A differenza di altri funghi, Candida auris presenta caratteristiche che complicano le strategie di contrasto. È altamente resistente ai principali farmaci antifungini, rendendo spesso inefficaci i trattamenti tradizionali. Inoltre, può sopravvivere per settimane su superfici, strumenti medici e ambienti ospedalieri, facilitando la trasmissione tra pazienti e reparti. Questa capacità di persistenza e resistenza rende l’infezione particolarmente grave per chi si trova in condizioni di salute compromesse, come pazienti in terapia intensiva, immunodepressi o sottoposti a interventi invasivi. In questi casi, l’infezione può evolvere in una minaccia mortale.

Le lacune nei sistemi sanitari europei

Il problema non risiede solo nella forza del fungo, ma anche nelle carenze dei sistemi di sorveglianza e prevenzione. Solo 17 dei 36 Paesi coinvolti nell’indagine dell’Ecdc dispongono di una sorveglianza nazionale dedicata a Candida auris, e appena 15 hanno adottato linee guida specifiche per il controllo. Sebbene 29 Paesi abbiano accesso a centri di riferimento in micologia e 23 offrano test diagnostici specifici, i numeri ufficiali potrebbero sottostimare la reale portata del fenomeno: molti casi sfuggono alle statistiche a causa di segnalazioni incomplete o mancanti.

Epidemie in Europa e chiamata all’azione

Negli ultimi mesi, sono state segnalate nuove epidemie in paesi come Cipro, Francia e Germania, a conferma che il problema si sta diffondendo oltre i confini di alcune aree.

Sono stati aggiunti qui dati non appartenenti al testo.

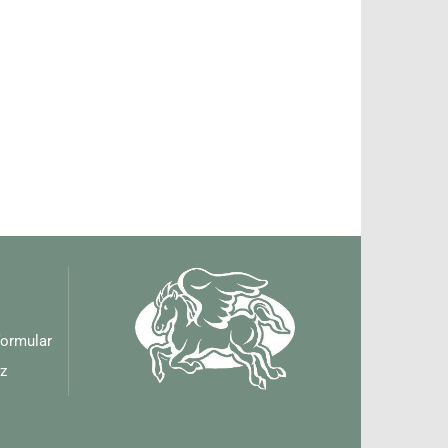
formular
z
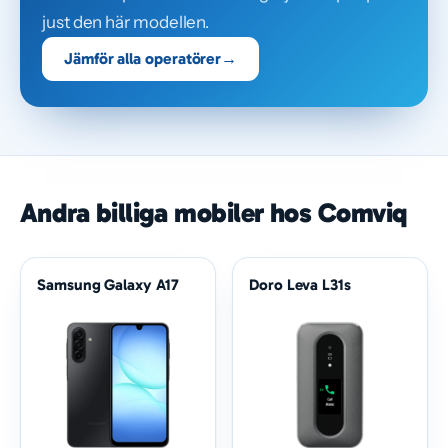
just den här modellen.
Jämför alla operatörer
→
Andra billiga mobiler hos Comviq
Samsung Galaxy A17
Doro Leva L31s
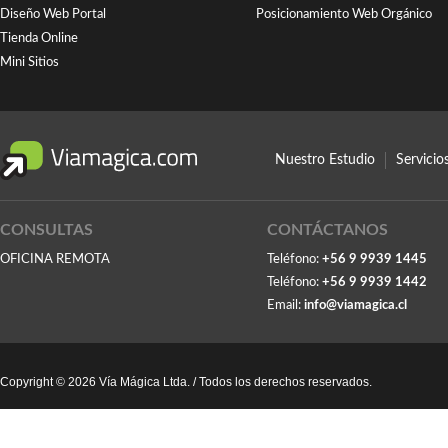
Diseño Web Portal
Posicionamiento Web Orgánico
Tienda Online
Mini Sitios
Nuestro Estudio
Servici
CONSULTAS
CONTÁCTANOS
OFICINA REMOTA
Teléfono:
+56 9 9939 1445
Teléfono:
+56 9 9939 1442
Email:
info@viamagica.cl
Copyright © 2026 Vía Mágica Ltda. / Todos los derechos reservados.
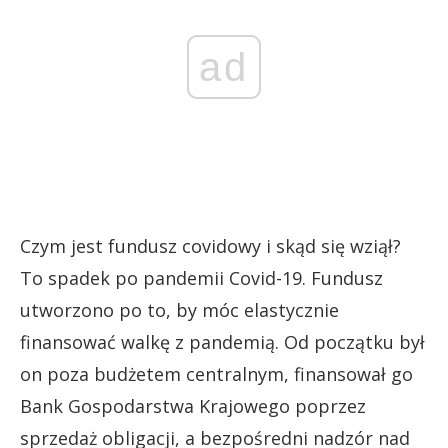
ad
Czym jest fundusz covidowy i skąd się wziął?
To spadek po pandemii Covid-19. Fundusz
utworzono po to, by móc elastycznie
finansować walkę z pandemią. Od początku był
on poza budżetem centralnym, finansował go
Bank Gospodarstwa Krajowego poprzez
sprzedaż obligacji, a bezpośredni nadzór nad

In Italia, la diffusione si è ormai consolidata, rendendo l’epidemia una realtà di cui bisogna preoccuparsi seriamente. L’Ecdc avverte che il tempo per contenere la crescita di Candida auris si sta rapidamente esaurendo e invita i Paesi membri dell’Unione Europea a rafforzare la sorveglianza, la diagnosi precoce e la capacità di risposta immediata. Solo un intervento coordinato potrà proteggere i pazienti più vulnerabili e prevenire nuove ondate di contagio.

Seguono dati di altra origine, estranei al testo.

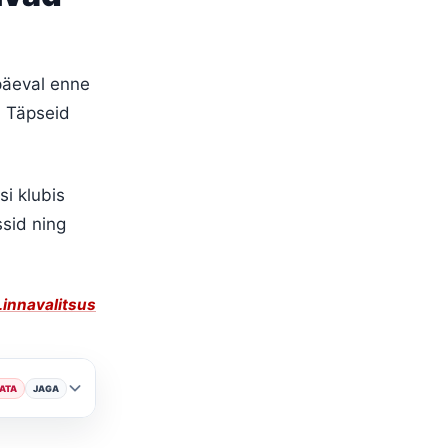
päeval enne
. Täpseid
i klubis
ssid ning
Linnavalitsus
ATA
JAGA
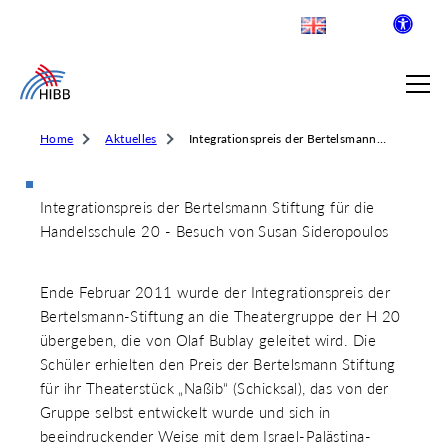
Home
Aktuelles
Integrationspreis der Bertelsmann Stiftung für die Handelsschule 20 – Besuch von Susan Sideropoulos
Integrationspreis der Bertelsmann Stiftung für die
SUCHE
Handelsschule 20 - Besuch von Susan Sideropoulos
R INSTITUT FÜR BERUFLICHE
Ende Februar 2011 wurde der Integrationspreis der
Bertelsmann-Stiftung an die Theatergruppe der H 20
übergeben, die von Olaf Bublay geleitet wird. Die
 AUSKLAPPEN
Schüler erhielten den Preis der Bertelsmann Stiftung
LDENDE SCHULEN
für ihr Theaterstück „Naßib“ (Schicksal), das von der
 AUSKLAPPEN
Gruppe selbst entwickelt wurde und sich in
WEGE & ABSCHLÜSSE
beeindruckender Weise mit dem Israel-Palästina-
 AUSKLAPPEN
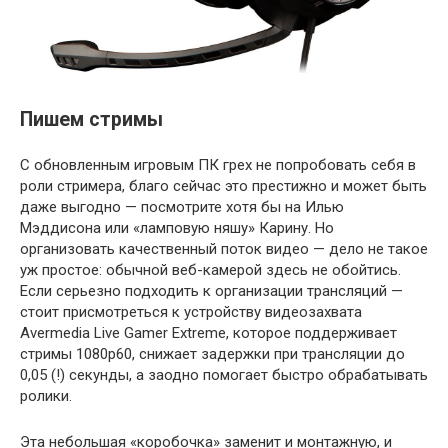
Пишем стримы
С обновленным игровым ПК грех не попробовать себя в
роли стримера, благо сейчас это престижно и может быть
даже выгодно — посмотрите хотя бы на Илью
Мэддисона или «ламповую няшу» Карину. Но
организовать качественный поток видео — дело не такое
уж простое: обычной веб-камерой здесь не обойтись.
Если серьезно подходить к организации трансляций —
стоит присмотреться к устройству видеозахвата
Avermedia Live Gamer Extreme, которое поддерживает
стримы 1080p60, снижает задержки при трансляции до
0,05 (!) секунды, а заодно помогает быстро обрабатывать
ролики.
Эта небольшая «коробочка» заменит и монтажную, и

Una minaccia silenziosa da non sottovalutare

Se il Covid-19 ha insegnato l’importanza della prevenzione, Candida auris ricorda che i patogeni resistenti e silenziosi sono una minaccia altrettanto reale. A differenza di un virus che si diffonde con clamore mediatico, questo fungo si insedia negli ospedali con discrezione, approfittando delle fragilità del sistema sanitario e delle condizioni di salute dei pazienti più deboli. La lotta a questa minaccia richiede attenzione, investimenti e collaborazione internazionale, affinché si possa evitare che diventi una crisi sanitaria ancora più difficile da gestire.

In conclusione, Candida auris rappresenta un campanello d’allarme sulla crescente resistenza antimicrobica e sulla necessità di rafforzare le misure di prevenzione e controllo nelle strutture sanitarie europee. Solo attraverso un’azione tempestiva e coordinata si potrà contenere questa minaccia invisibile e salvaguardare la salute pubblica.